■ Exercise directions
Filter the entries below, keeping every line that has the word "complète".

[Data items]
● ● ●
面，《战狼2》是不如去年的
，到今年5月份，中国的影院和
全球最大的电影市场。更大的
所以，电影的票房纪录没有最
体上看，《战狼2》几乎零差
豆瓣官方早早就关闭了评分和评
● ● ●
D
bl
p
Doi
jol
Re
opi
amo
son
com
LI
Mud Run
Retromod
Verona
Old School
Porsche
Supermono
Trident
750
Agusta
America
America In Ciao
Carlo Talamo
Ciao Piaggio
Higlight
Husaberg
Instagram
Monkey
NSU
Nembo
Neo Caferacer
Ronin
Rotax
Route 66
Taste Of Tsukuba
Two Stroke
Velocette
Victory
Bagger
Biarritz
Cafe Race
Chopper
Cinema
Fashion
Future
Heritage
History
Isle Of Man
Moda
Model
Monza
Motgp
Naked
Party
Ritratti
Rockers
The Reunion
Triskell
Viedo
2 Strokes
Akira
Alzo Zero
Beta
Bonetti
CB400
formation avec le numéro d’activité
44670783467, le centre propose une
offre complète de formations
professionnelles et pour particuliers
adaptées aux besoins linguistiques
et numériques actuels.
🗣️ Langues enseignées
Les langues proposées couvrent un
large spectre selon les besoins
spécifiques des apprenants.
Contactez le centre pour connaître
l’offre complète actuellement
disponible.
● ● ●
■ Reply to the exercise
offre complète de formations
l’offre complète actuellement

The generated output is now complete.